That next step in AI capability is here. It’s about building autonomous systems that don’t just generate text — they sense, think, and act.

At the heart of this evolution is the Agent Development Kit (ADK) — a toolkit that gives AI agents the ability to interpret their environment, reason over data, and take meaningful action. Think of LLMs (large language models) as the voice of AI — great at generating text, summaries, and code. ADKs add the hands and brain — enabling AI to interact with the world.

In this post, I’ll break down:

  • Why ADKs are the next frontier in AI
  • How they differ from reactive LLMs
  • A step-by-step example: building a smart office agent
  • The importance of ethics, safety, and trust in agent design

From Language Models to Autonomous Agents

LLMs are powerful — but they operate in isolation. They don’t read sensor data like temperature or motion. They don’t make decisions without being prompted. They don’t act.

In contrast, ADKs provide the building blocks for:

  • Sensing the environment
  • Thinking about what’s happening
  • Acting based on goals

This is especially critical in robotics, automation, and real-time systems where static models fall short.

Imagine a factory robot that can’t react when a conveyor slows down, a sensor detects overheating, or a part jams. Without feedback loops and decision making, it’s useless. ADKs change that by enabling agents to monitor live data and respond quickly — such as pausing production, cooling equipment, or alerting technicians.


What an ADK Enables

An ADK is a toolkit for building autonomous AI agents that can:

  • Sense their environment, via sensors and APIs
  • Reason over real-time data, using models and logic
  • Take actions, via connected systems and services

Agents built with ADKs become partners in value-creation. With LLMs alone, the setup is reactive — you send a prompt, the model returns an output.
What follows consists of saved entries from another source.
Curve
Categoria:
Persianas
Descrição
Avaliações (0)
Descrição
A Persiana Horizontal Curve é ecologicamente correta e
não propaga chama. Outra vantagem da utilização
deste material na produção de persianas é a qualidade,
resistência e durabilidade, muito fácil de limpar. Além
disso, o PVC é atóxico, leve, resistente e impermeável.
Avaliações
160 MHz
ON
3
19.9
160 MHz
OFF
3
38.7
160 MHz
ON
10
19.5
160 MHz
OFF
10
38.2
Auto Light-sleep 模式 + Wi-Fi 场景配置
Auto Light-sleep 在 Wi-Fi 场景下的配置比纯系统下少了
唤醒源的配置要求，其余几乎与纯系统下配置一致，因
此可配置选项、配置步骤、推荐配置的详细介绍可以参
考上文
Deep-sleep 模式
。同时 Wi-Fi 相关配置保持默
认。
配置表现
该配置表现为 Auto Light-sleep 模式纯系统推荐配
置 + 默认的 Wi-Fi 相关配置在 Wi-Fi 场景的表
With an ADK, the agent functions autonomously: it observes, makes decisions, and executes actions based on its goals.

This shift takes AI beyond simple language generation — toward collaboration and autonomous operation.


Use Cases Across Industries

Agents built with ADKs are already impacting multiple fields:

  • Manufacturing: Agents monitor equipment, detect early warning signs, and schedule preventive maintenance.
  • Healthcare: Agents analyze clinical data and device metrics to spot trends or anomalies.
  • Smart Living: Agents control lighting, HVAC, and home systems based on occupancy and time of day.
  • Smart Cities: Future agents will optimize traffic, energy systems, and logistics.
  • Education: Personalized learning plans based on real-time student interaction.
  • Agriculture: Sensor monitoring and automated irrigation scheduling.
  • Finance: Real-time anomaly detection and fraud prevention.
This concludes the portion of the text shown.